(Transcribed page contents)
□ □ □ □ □ □ □

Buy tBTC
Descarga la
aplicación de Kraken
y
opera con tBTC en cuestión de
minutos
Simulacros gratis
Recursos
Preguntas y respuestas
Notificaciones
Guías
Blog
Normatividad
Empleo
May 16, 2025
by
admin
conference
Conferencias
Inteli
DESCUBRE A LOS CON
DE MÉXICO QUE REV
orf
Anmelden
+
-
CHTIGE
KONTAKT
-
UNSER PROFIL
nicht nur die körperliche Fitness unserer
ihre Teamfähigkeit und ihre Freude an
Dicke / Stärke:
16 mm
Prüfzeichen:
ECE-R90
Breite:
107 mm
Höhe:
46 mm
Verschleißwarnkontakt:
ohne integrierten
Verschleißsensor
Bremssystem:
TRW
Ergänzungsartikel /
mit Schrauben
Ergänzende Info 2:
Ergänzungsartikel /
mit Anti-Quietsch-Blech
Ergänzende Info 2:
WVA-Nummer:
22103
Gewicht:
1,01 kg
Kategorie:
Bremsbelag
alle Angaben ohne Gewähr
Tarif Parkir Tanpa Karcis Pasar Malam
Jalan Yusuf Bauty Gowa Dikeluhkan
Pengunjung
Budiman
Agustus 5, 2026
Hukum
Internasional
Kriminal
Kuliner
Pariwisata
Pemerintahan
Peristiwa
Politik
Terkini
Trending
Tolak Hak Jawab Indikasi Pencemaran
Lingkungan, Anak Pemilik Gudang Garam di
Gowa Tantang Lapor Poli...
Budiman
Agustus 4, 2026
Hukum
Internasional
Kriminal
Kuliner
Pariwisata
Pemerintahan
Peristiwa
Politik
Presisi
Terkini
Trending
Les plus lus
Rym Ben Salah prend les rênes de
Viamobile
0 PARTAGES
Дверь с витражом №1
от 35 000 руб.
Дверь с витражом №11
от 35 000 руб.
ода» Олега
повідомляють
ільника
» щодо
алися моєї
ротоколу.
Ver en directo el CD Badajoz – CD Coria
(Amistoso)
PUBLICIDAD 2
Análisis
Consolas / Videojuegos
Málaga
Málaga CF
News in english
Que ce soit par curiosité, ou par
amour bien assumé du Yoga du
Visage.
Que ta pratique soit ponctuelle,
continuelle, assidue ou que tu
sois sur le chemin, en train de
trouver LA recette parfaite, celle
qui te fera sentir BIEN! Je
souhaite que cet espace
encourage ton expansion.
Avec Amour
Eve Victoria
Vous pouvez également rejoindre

□ □ □ □ □ □ □

(TASK TO CARRY OUT) Please return only the lines from the one that contains "Agustus 4, 2026" through the final line of the entries, each exactly as written.

(TASK OUTPUT)
Agustus 4, 2026
Hukum
Internasional
Kriminal
Kuliner
Pariwisata
Pemerintahan
Peristiwa
Politik
Presisi
Terkini
Trending
Les plus lus
Rym Ben Salah prend les rênes de
Viamobile
0 PARTAGES
Дверь с витражом №1
от 35 000 руб.
Дверь с витражом №11
от 35 000 руб.
ода» Олега
повідомляють
ільника
» щодо
алися моєї
ротоколу.
Ver en directo el CD Badajoz – CD Coria
(Amistoso)
PUBLICIDAD 2
Análisis
Consolas / Videojuegos
Málaga
Málaga CF
News in english
Que ce soit par curiosité, ou par
amour bien assumé du Yoga du
Visage.
Que ta pratique soit ponctuelle,
continuelle, assidue ou que tu
sois sur le chemin, en train de
trouver LA recette parfaite, celle
qui te fera sentir BIEN! Je
souhaite que cet espace
encourage ton expansion.
Avec Amour
Eve Victoria
Vous pouvez également rejoindre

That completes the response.